Наутро Софья взялась читать с ней «Войну и мир», а потом решила постричь сильно отросшие волосы; после набрала ванную, а там уже и обед. На улицу в тот день выйти не пришлось; отец велел гостей не пускать, а вечером решил играть в нарды. Еще одна ночь; все детские вещи, а также небольшие пожитки кухарки и Софьи были собраны; дом закрыт, двери заколочены. Напоследок отец прогулялся до хаты крестьянина Ефимова и попросил присмотреть за дачей, взамен разрешил собрать по осени урожай в саду. Домочадцам господина Свешникова так и не пришлось дождаться яблок с крыжовником. В сентябре должен был прибыть новый хозяин; дом продали впопыхах за небольшие деньги. Отец в последний раз обошел вокруг ограды, постоял пару секунд напротив ворот и вернулся в экипаж.
– Опасное время пришло, доченька. Поедем-ка мы с тобой подальше, в теплые края, как матушка твоя всегда хотела.
Извозчик тронулся; экипаж медленно передвигался по разбитой сельской дороге. За поворотом дом кузнеца, Настя спряталась в темноту кареты и жадно смотрела через забор; да только никого, сенокос нынче; нечего в доме рассиживаться. Еще поворот, широкое поле; Никола стоял посреди солнечной бесконечности, голый по пояс, в потрепанных штанах из грубой коричневой ткани; он провожал взглядом экипаж, пока тот не превратился в далекую точку на горизонте.
Глава 2
Ты слышишь мой рассказ, Отец всего сущего? Ты слушаешь его, хотя заглядывать в душу человеческую и любоваться несовершенством противоречивых чувств Ты не привык. Детей Твоих слишком много, еще больше убито во имя твое, имен Твоих не пересчитать.

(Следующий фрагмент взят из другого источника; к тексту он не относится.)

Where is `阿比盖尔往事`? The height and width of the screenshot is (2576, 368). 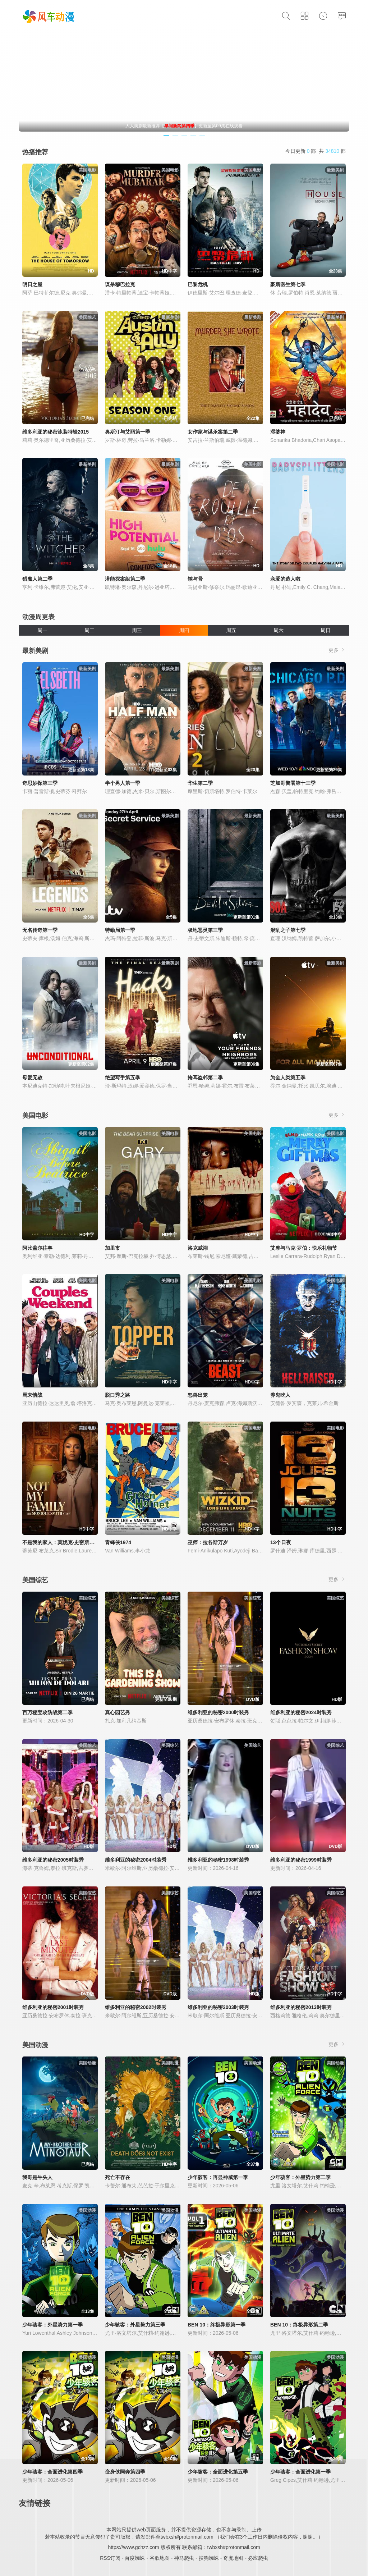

Жизнь человеческая прекрасна и ужасающа, конец неумолим; но вершина жестокости – гибель случайная, нелогичная, возникшая просто из череды мелких и ничего не значащих обстоятельств, и главное, не зависящая от самого человека. Разум не в силах признать такое, не силах осмыслить… на все воля Божья? Это триста, двести, может, сто лет назад.
Теперь они знают, Тебе нет дела до каждого из них.
Семья Свешниковых вернулась в город под вечер; дорога вышла тяжелой, Настю растрясло и сильно тошнило, так что приходилось часто останавливаться и выводить ребенка из экипажа. Дома первым делом попытались накормить; девочка наотрез отказалась, сказавшись на боли в животе. Выпила стакан воды и тут же принялась разбирать свой огромный шкаф. Больше всего ей хотелось самостоятельно собраться в дорогу и уложить свои прекрасные наряды без чьей либо помощи. К ночи она совсем устала и заснула прямо в одежде; Софья не решилась тревожить и осторожно потушила керосиновую лампу на прикроватном столике. Утром решили разбудить попозже, но Настя вышла к завтраку сама; лицо ее было бледным и даже показалось, она плакала. Никто не обратил внимания на детское несчастье; не те времена, как говорится. Отец, Софья и кухарка ходили по дому мрачные, напряженные; на улицу девочку не выпускали.